— Не знаю. — Сет поднимается и вытирает залитый кровью подбородок. — Не знаю, что случилось. Я просто дотронулся, и…
— Я здесь! — кричит Томаш. — Не притворяйся, что меня тут нет.
— Прости, Томаш. За все. Я не знаю, как так вышло. Я совершенно не хотел…
— Это не твое было! — повторяет Томаш.
— Что именно? — спрашивает Реджина у Сета, не выпуская Томаша из рук.
— По-моему, — говорит Сет, — это личное.
Тут Томаш кривит губы и начинает плакать по-настоящему. Колени у него подламываются, он повисает у Реджины в руках и, зажмурившись, выдает длинные фразы на польском.
— Ну, правда, что случилось-то? — допытывается Реджина, прижимая Томаша к себе. — Можешь не рассказывать, что ты увидел, но ты дотронулся до его затылка, а потом вы оба просто застыли. Словно в астрал вышли.
— Не знаю, — разводит руками Сет.
— Ну, еще бы! — со злостью бросает Реджина.
— Реджина…
— Я не на тебя сержусь. Я сержусь на это уродское место. Вот ты вроде бы все вспомнил, а я до зарезу хочу узнать правду, но правда здесь — это лишь новые мучения. Больше в нашей жизни ничего не происходит. Только сюрпризы за каждым углом, один страшнее другого…

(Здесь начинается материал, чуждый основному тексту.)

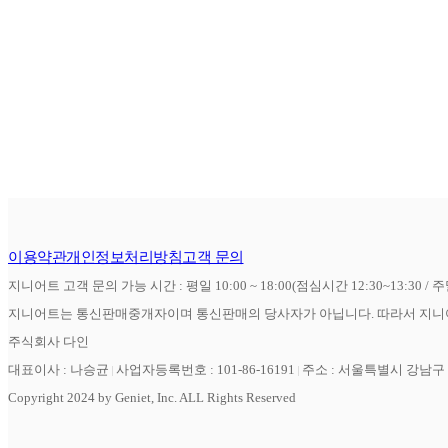
이용약관
개인정보처리방침
고객 문의
지니어트 고객 문의 가능 시간 : 평일 10:00 ~ 18:00(점심시간 12:30~13:30 / 
지니어트는 통신판매중개자이며 통신판매의 당사자가 아닙니다. 따라서 지니어
주식회사 다인
대표이사 : 나승균
사업자등록번호 : 101-86-16191
주소 : 서울특별시 강남구 역
Copyright 2024 by Geniet, Inc. ALL Rights Reserved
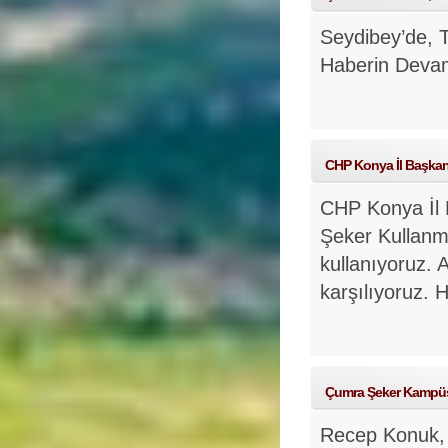
Seydibey’de, T
Haberin Deva
CHP Konya İl Başkan
CHP Konya İl 
Şeker Kullanm
kullanıyoruz.
karşılıyoruz.
H
Çumra Şeker Kampüsü'
Recep Konuk, 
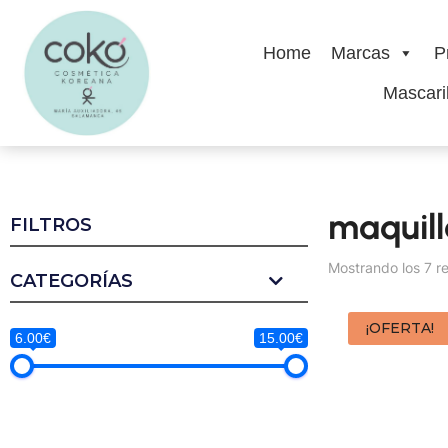
Home
Marcas
P
Mascaril
maquill
FILTROS
Mostrando los 7 r
CATEGORÍAS
¡OFERTA!
6.00€
15.00€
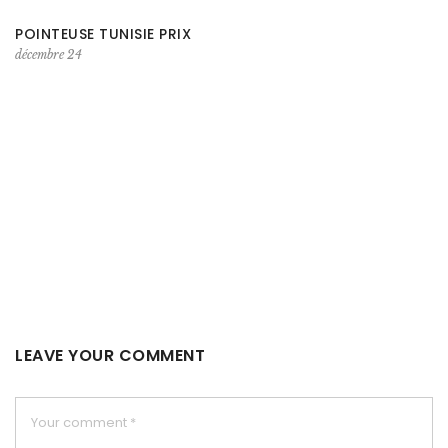
POINTEUSE TUNISIE PRIX
décembre 24
LEAVE YOUR COMMENT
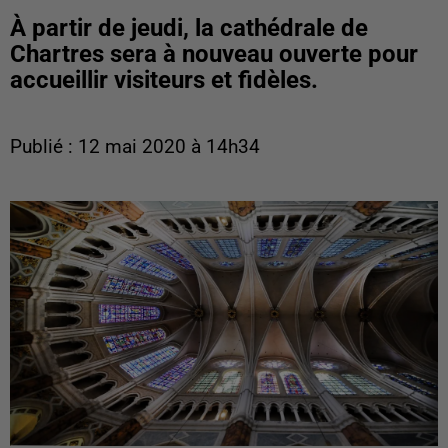
À partir de jeudi, la cathédrale de
Chartres sera à nouveau ouverte pour
accueillir visiteurs et fidèles.
Publié : 12 mai 2020 à 14h34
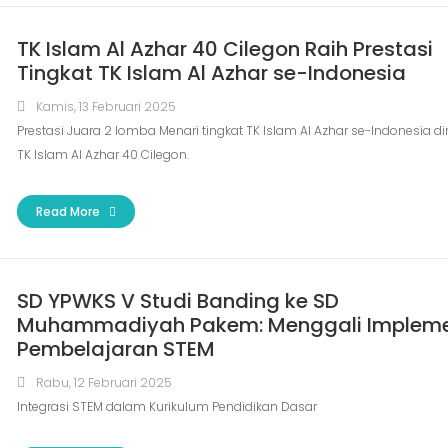
TK Islam Al Azhar 40 Cilegon Raih Prestasi
Tingkat TK Islam Al Azhar se-Indonesia
Kamis, 13 Februari 2025
Prestasi Juara 2 lomba Menari tingkat TK Islam Al Azhar se-Indonesia di
TK Islam Al Azhar 40 Cilegon.
Read More
SD YPWKS V Studi Banding ke SD
Muhammadiyah Pakem: Menggali Impleme
Pembelajaran STEM
Rabu, 12 Februari 2025
Integrasi STEM dalam Kurikulum Pendidikan Dasar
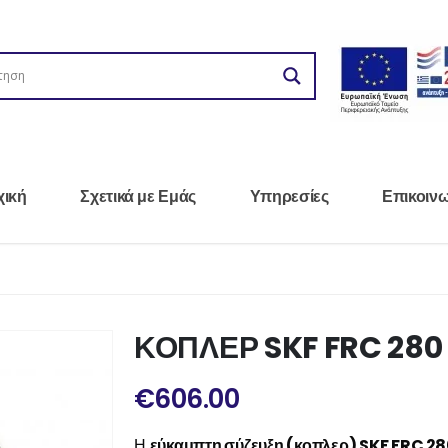
χική
Σχετικά με Εμάς
Υπηρεσίες
Επικοιν
ΚΟΠΛΕΡ SKF FRC 280
€
606.00
Η
εύκαμπτη σύζευξη (κοπλερ) SKF FRC 2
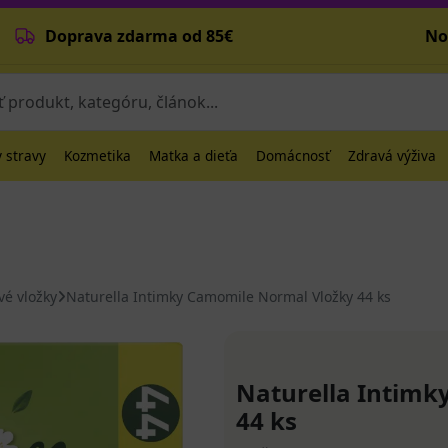
Doprava zdarma od 85€
No
 stravy
Kozmetika
Matka a dieťa
Domácnosť
Zdravá výživa
vé vložky
Naturella Intimky Camomile Normal Vložky 44 ks
Naturella Intimk
44 ks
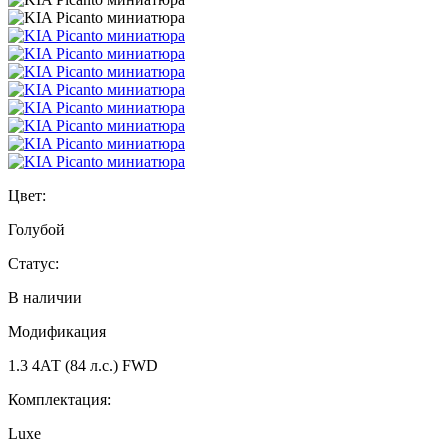
Цвет:
Голубой
Статус:
В наличии
Модификация
1.3 4АТ (84 л.с.) FWD
Комплектация:
Luxe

— Вы были приятным сюрпризом, — произносит Сет вполголоса.
— …и погода не поддается никакой логике, и какой-то бессмертный фрик в черном костюме за нами гоняется, и… Что ты сказал?
— Я говорю, вы были приятным сюрпризом. Оба.
Томаш, всхлипывающий Реджине в футболку, косится на Сета одним глазом.
Сет вытирает нос.
— Слушайте, — начинает он и тут же, умолкнув, проводит рукой по стриженой голове, нащупывая шишку у основания черепа.
Она там, она мигает, но ответ на вопрос «почему?» все еще где-то в каше воспоминаний. Получается, Сет по-прежнему не знает ничего и наверняка может утверждать лишь одно: сейчас, в эту секунду, он тут, с Томашем и Реджиной. И кажется, он перед ними в неоплатном долгу.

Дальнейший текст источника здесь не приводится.